Prometheus stores data in memory and WAL, periodically flushing data to chunk blocks and deleting the oldest WAL file. Each chunk block is represented by a directory with a strange string of characters, such as “01E24Y.” The directory stores the inverted index file along with a record of a specific time window. When querying Prometheus, the record index for multiple chunk blocks is combined to provide the results for the user. As each index file and block data contain labels and time zones, a full scan is not necessary, and the index and block data are mapped to memory as required.

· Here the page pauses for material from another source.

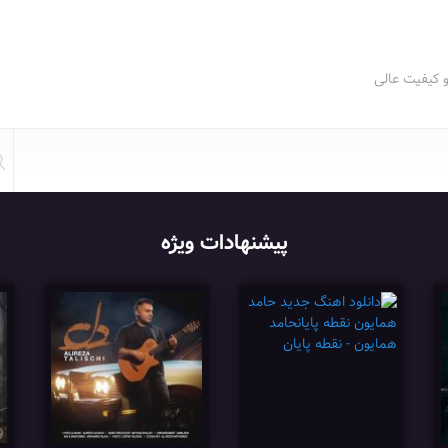
و کیفیت عالی
پیشنهادات ویژه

Interestingly, the blocks do not continue to increase in number over time. Depending on the configuration options set for Prometheus, blocks can be merged or deleted according to retention policies. Two options related to this include the — storage.tsdb.min-block-duration option, which refers to the time window for data stored in one block, and the — storage.tsdb.max-block-duration option, which refers to the maximum time window that can be stored in one block. The default value is set to 10% of the block retention time set by the — storage.tsdb.retention.time option.

When provisioning Prometheus, determining the amount of memory and storage capacity to allocate is the most critical decision to make. Initially, it is difficult to estimate the exact capacity required, as it depends on the size of each data sample, the number of scrapes, and the label cardinality. This task is made more challenging by the fact that while Prometheus configuration can control targets, Kubernetes allows scraping through annotations, making it difficult to visualize the number of scrapes at a glance.

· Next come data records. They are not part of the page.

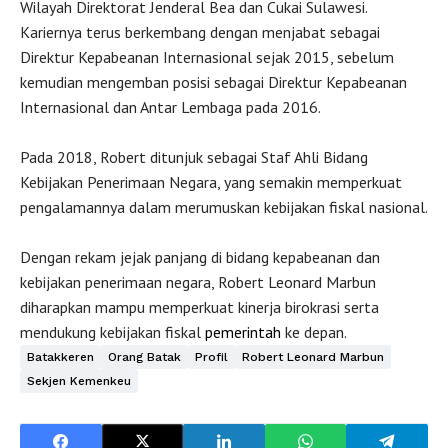
Wilayah Direktorat Jenderal Bea dan Cukai Sulawesi.
Kariernya terus berkembang dengan menjabat sebagai
Direktur Kepabeanan Internasional sejak 2015, sebelum
kemudian mengemban posisi sebagai Direktur Kepabeanan
Internasional dan Antar Lembaga pada 2016.
Pada 2018, Robert ditunjuk sebagai Staf Ahli Bidang
Kebijakan Penerimaan Negara, yang semakin memperkuat
pengalamannya dalam merumuskan kebijakan fiskal nasional.
Dengan rekam jejak panjang di bidang kepabeanan dan
kebijakan penerimaan negara, Robert Leonard Marbun
diharapkan mampu memperkuat kinerja birokrasi serta
mendukung kebijakan fiskal
pemerintah
ke depan.
Batakkeren
Orang Batak
Profil
Robert Leonard Marbun
Sekjen Kemenkeu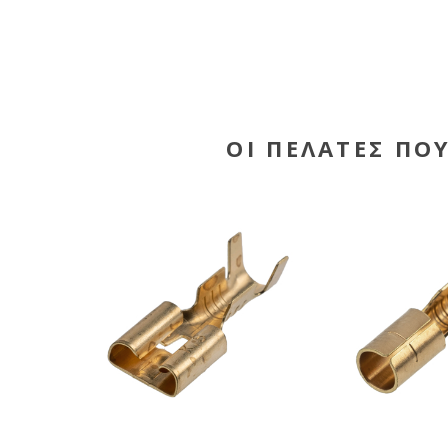
ΟΙ ΠΕΛΆΤΕΣ ΠΟ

However, once an estimate is made, Prometheus’ memory requirements can be roughly calculated using robust perception, which also considers the Head Block data residing in memory in addition to reading chunk block data through mmap. Therefore, it is generally recommended to allocate a large amount of memory. If memory usage leads to an OOM error, sharding using hashmod may be considered.

Required Capacity = Retention Time * Data Ingestion Rate per Second * Data Size per Ingestion (usually 10–30kb) — Prometheus Official Documentation


The second tool, on the other hand, is a visualization tool that lets users make dashboards and charts based on the data stored in Prometheus, but it is not limited to a single data source. Grafana is frequently utilized in conjunction with Prometheus, where the major feature is creating informative dashboards that display real-time metrics data in graphs, charts, and tables.

Using them together, they provide a comprehensive solution for monitoring and analyzing real-time data in a microservices environment, covering the entire end-to-end process. Prometheus can effortlessly store and collect vast amounts of data, while Grafana enables easy visualization and analysis of the data provided by Prometheus. This approach enables quick identification of trends and anomalies and prompts action to resolve issues. Prometheus provides its own /metrics endpoint, which can be used to collect important metrics indicating the proper functioning of Prometheus. This endpoint allows access to metrics such as block creation/truncation, which are valuable metrics to monitor. Once understood, these metrics can be visualized in Grafana for further analysis and observation.

In addition to the primary capabilities, both tools offer numerous other features, like in-built alerting mechanisms that enable users to set rules triggering notifications when particular conditions are met. Grafana has rich plugins/themes developed and went open by other fellow DevOps that allow users to broaden its functionalities and integrate it with other tools and services.